Curiosamente, hacía poco le comentaba a la psicóloga que en ocasiones las sesiones se me hacen un poco repetitivas. Muchas veces los compañeros no se atreven a profundizar en las cuestiones más dolorosas, y terminan contando siempre lo mismo, de manera superficial. Eso hace que, a ratos, las terapias se vuelvan predecibles e incluso algo aburridas.
Pero esta vez fue distinto. Esta vez alguien se atrevió a desnudarse emocionalmente y a contar algo tan duro, tan humano, que nos obligó a todos a mirar de frente hasta dónde puede llegar la enfermedad. Esa valentía nos hizo comprender, una vez más, que las adicciones, tanto con sustancia como sin sustancia, no son un simple hábito o un mal comportamiento. Son un verdadero secuestro del cerebro.
Las adicciones hackean nuestro sistema dopaminérgico. Y cuando eso sucede, la sustancia, o en este caso el juego, se convierten para el cerebro en una cuestión de supervivencia. No es una exageración: tu mente lo interpreta como una necesidad básica, tan importante —o incluso más— que comer o beber. Así de poderosa y destructiva es esta enfermedad.
Prometo desarrollar este mecanismo con más detalle en un artículo aparte dentro del blog. Hoy solo quiero quedarme en lo que vivimos en aquella terapia, porque merece ser contado.
El compañero relató que, en su época más oscura, estaba casado y tenía una hija de unos 10 años. Su mujer trabajaba por las noches y él, cuando la niña ya estaba dormida, se subía al coche y conducía más de 50 km hasta otra ciudad para jugar al bingo.
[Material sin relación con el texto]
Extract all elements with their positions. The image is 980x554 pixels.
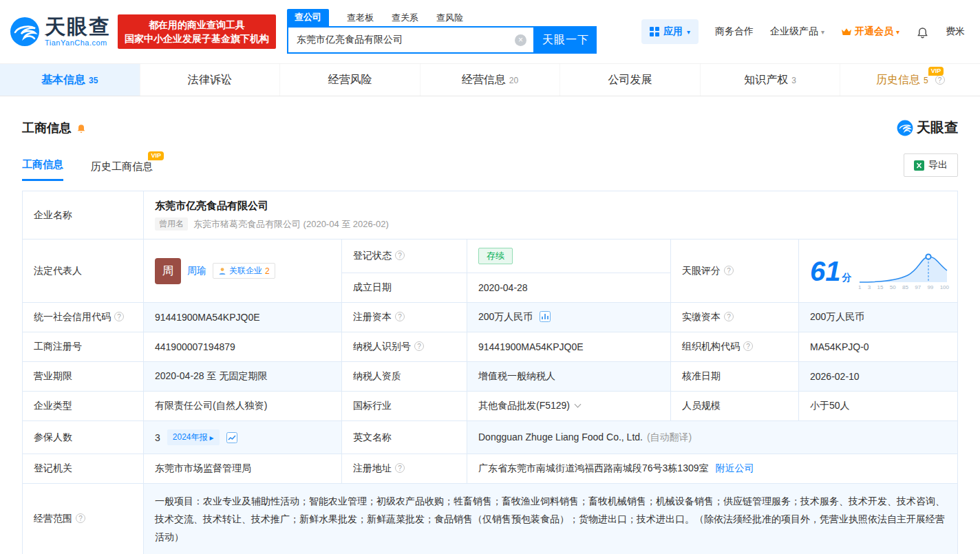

Lo hacía con una mezcla de excitación y desesperación. Y lo más sobrecogedor fue escuchar cómo, de regreso a casa, solo rezaba para que la niña no se hubiera despertado en su ausencia.
Supongo que todos los presentes, especialmente los que tenemos hijos, nos estremecimos al imaginar la escena. La mente tiende a dramatizar, y yo no podía dejar de pensar en esa niña despertando sola, sin su padre y sin forma de comunicarse con nadie. ¿Cómo puede la cabeza de un adicto llegar a desconectarse tanto de la realidad como para no ver algo tan evidente?
La respuesta, por dura que sea, está en la enfermedad. La adicción roba tu capacidad de razonar, te arrastra a un túnel donde el juego o la sustancia se convierten en lo único que importa. El resto —tu familia, tus responsabilidades, incluso tu propia seguridad— queda en un segundo plano.
Yo, que apenas estoy empezando a descubrir de qué va todo esto, me di cuenta de que aún me queda muchísimo por aprender. Escuchar a mi compañero fue doloroso, sí, pero también necesario. Porque a través de su dolor, todos comprendimos un poco mejor el nuestro.
Y tal vez de eso se trate la terapia: de atrevernos a contar lo que más nos avergüenza, lo que más nos duele, porque ahí, en esas historias que duelen, es donde todos encontramos un espejo.